Hayley (kinda0punk) wrote in pixelectric,

tutorial time - reddish tint feat. the office

Reddish tint icon tutorial for PSP (i.e. no selective coloring)
Created in PSPX, almost 100% sure that it is translatable to other versions, as well as PS, and any other program with color fill layers and curves (and the curves aren't even required!)

How to turn this... into this:

Alright, I'm sure most of you have seen this some what new and trend coloring that is usually created with selective coloring in photoshop, that makes an overall reddish tinted icon with blueish highlights. What's that? You don't have photoshop? Or maybe you just prefer Paint Shop Pro, like myself. Well never fear, I've managed to nearly replicate this coloring in PSP.

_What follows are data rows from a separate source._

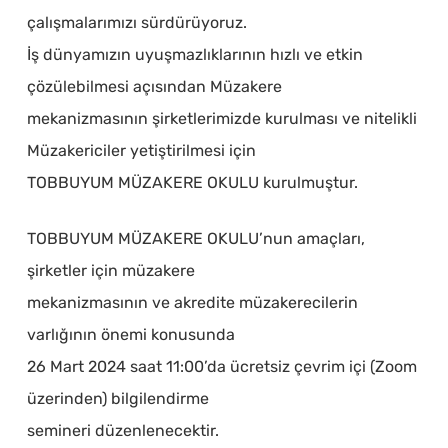
çalışmalarımızı sürdürüyoruz.
İş dünyamızın uyuşmazlıklarının hızlı ve etkin
çözülebilmesi açısından Müzakere
mekanizmasının şirketlerimizde kurulması ve nitelikli
Müzakericiler yetiştirilmesi için
TOBBUYUM MÜZAKERE OKULU kurulmuştur.
TOBBUYUM MÜZAKERE OKULU’nun amaçları,
şirketler için müzakere
mekanizmasının ve akredite müzakerecilerin
varlığının önemi konusunda
26 Mart 2024 saat 11:00’da ücretsiz çevrim içi (Zoom
üzerinden) bilgilendirme
semineri düzenlenecektir.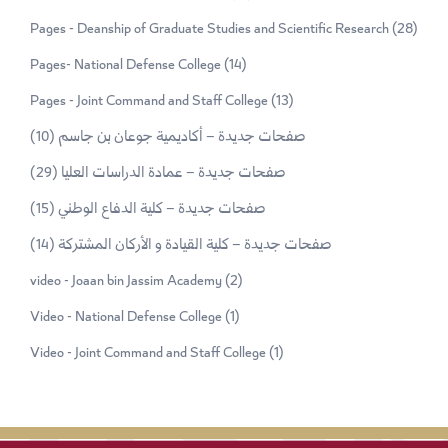
Pages - Deanship of Graduate Studies and Scientific Research
(28)
Pages- National Defense College
(14)
Pages - Joint Command and Staff College
(13)
صفحات جديدة – أكاديمية جوعان بن جاسم
(10)
صفحات جديدة – عمادة الدراسات العليا
(29)
صفحات جديدة – كلية الدفاع الوطني
(15)
صفحات جديدة – كلية القيادة و الأركان المشتركة
(14)
video - Joaan bin Jassim Academy
(2)
Video - National Defense College
(1)
Video - Joint Command and Staff College
(1)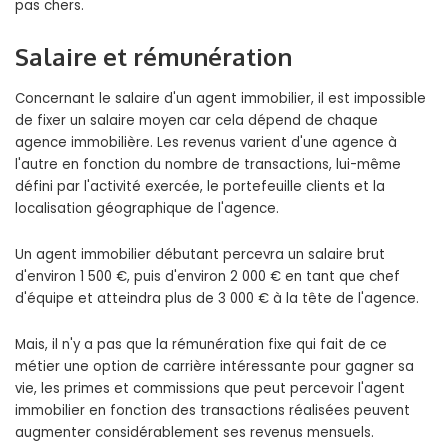
pas chers.
Salaire et rémunération
Concernant le salaire d'un agent immobilier, il est impossible
de fixer un salaire moyen car cela dépend de chaque
agence immobilière. Les revenus varient d'une agence à
l'autre en fonction du nombre de transactions, lui-même
défini par l'activité exercée, le portefeuille clients et la
localisation géographique de l'agence.
Un agent immobilier débutant percevra un salaire brut
d'environ 1 500 €, puis d'environ 2 000 € en tant que chef
d'équipe et atteindra plus de 3 000 € à la tête de l'agence.
Mais, il n'y a pas que la rémunération fixe qui fait de ce
métier une option de carrière intéressante pour gagner sa
vie, les primes et commissions que peut percevoir l'agent
immobilier en fonction des transactions réalisées peuvent
augmenter considérablement ses revenus mensuels.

Keep in mind this might not work with all images. You may need to fiddle with opacities or use slight color variations to get it to work how you want it to. Don't be afraid to throw in another layer here or there.

Let's start with the base, cropped from a cap of The Office from this site.

Let's take a look. It's fairly saturated, brightly colored, and has an overall blueish/green tint. If your base is drastically different (very red, yellow, not as colorful) the tutorial might not translate properly, but once you try it, you might see what you need to fix (perhaps a color balance layer to get a less red/yellow hue, up the saturation a bit).

Step 1 is to use a color layer, #84cef6, set to softlight at 100%.
Maybe you are thinking, "But Hayley, that looks horrible! I want an icon that’s RED not BLUE!". Relax, grasshopper, this layer is to help us get the icon blue right where we want it (where it was most light white/really light before).

Step 2, using the same color, #84cef6, create a layer set to multiply and decrease the opacity to about 15% (it will depend on how dark/light your base is, and how dark/light you want it to be. You may choose to skip this step entirely).
Again, more blue that seems to dominate the icon now, but will be much more subtle by the end. This layer is also to help achieve those nice soft blue highlights in the light part of the icon.

Step 3 is another color layer, this time #070e17, set to exclusion 100%
This layer helps to subdue some of the brighter colors, as well as help establish some more realistic flesh tones.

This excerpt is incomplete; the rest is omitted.